Recently, the Philippines’ Department of Science and Technology (DOST) made a welcome announcement on Facebook: The Philippine Journal of Science has been made an open-access journal, meaning anyone can read and download its articles for  free.

This is a significant first, because the journal, founded in 1906, is the oldest scientific peer-reviewed publication in the country, featuring articles on the natural sciences, engineering, mathematics and social sciences.
Usually, only university libraries subscribe to top academic journals, and access is restricted to the school’s students and faculty. If anyone wants access to the same journals, they will have to pay for it.
But now the work of Filipino scientists is within the reach of all Filipinos. This development is a good step in fostering more science knowledge and education among youth and general populace, especially given the woeful condition of science education in the country.
The Department of Budget and Management has said it intends for the Philippines to achieve “upper-middle income status” by 2040, and that this will be possible “by investing in Science, Technology, and Innovation (STI) – the three crucial drivers in the economic development and social progress of a country”.
Yet the DOST will only receive a budget of 21.2 billion pesos (Bt12.8 billion) in 2018. This allocation is nowhere in the top 10 agency budgets for 2018
Filipino scientists have battled such meagre budgets and public apathy for years, but they’re not giving up. On June 20, the DOST and the University of the Philippines will hold the first “Agham Bayan”, a festival celebrating science, technology and innovation, at the Philippine International Convention Center in Pasay.
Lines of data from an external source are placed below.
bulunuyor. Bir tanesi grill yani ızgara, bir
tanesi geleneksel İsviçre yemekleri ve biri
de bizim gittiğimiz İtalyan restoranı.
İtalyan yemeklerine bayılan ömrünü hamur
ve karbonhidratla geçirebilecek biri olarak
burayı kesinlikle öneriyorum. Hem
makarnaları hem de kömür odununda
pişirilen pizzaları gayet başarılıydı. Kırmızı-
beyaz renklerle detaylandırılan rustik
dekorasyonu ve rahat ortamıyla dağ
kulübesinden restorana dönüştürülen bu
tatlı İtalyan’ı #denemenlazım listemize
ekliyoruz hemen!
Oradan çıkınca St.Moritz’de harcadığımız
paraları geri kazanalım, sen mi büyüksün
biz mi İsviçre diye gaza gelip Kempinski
Highlighting 44 examples of groundbreaking research, Agham Bayan will show how science and technology can be applied to everyday problems. Among the projects featured will be a census of fish in the ocean, a device that warns of possible landslides in real time, technology that creates a hazard map for floods, a compact laboratory that can prevent dengue fever, and protein-rich copra that can become animal feed.

For the people
Agham Bayan will also focus attention on the yeoman’s work that Filipino scientists have been doing despite budgetary setbacks. In 2016, for instance, two of the scientists who worked on the visionary microsatellite Diawata-1 said they worked on the project from 2014 to 2016 without proper compensation, as they were classified as “students” instead of engineers.
“We were working, not studying. Yet we did not quit – not because of the imaginary contract, but because this is hope for the Filipino people and for the country,” engineer Julian Marvick Fua Oliveros said.
The University of the Philippines essentially saved Project Noah (Nationwide Operational Assessment of Hazards) in 2016 by adopting the high-tech initiative credited with saving millions of lives through accurate and timely weather and flood forecasting, after the government funding for the program ran out.
Many Filipino scientists are forced to go abroad because of such lack of local support. The DOST has allocated 76 million pesos to entice them to return to the country.
It’s time to provide more than lip service to the idea of science and technology lifting up Filipinos. Surely these projects deserve more funding and support. At the same time, increasing the public’s access to Filipino scientific research through steps such as opening access to The Philippine Journal of Science allows science and technological education for younger Filipinos to take a step forward.
The achievements and successes of homegrown scientists also need to be widely told, to encourage more people to follow in their path.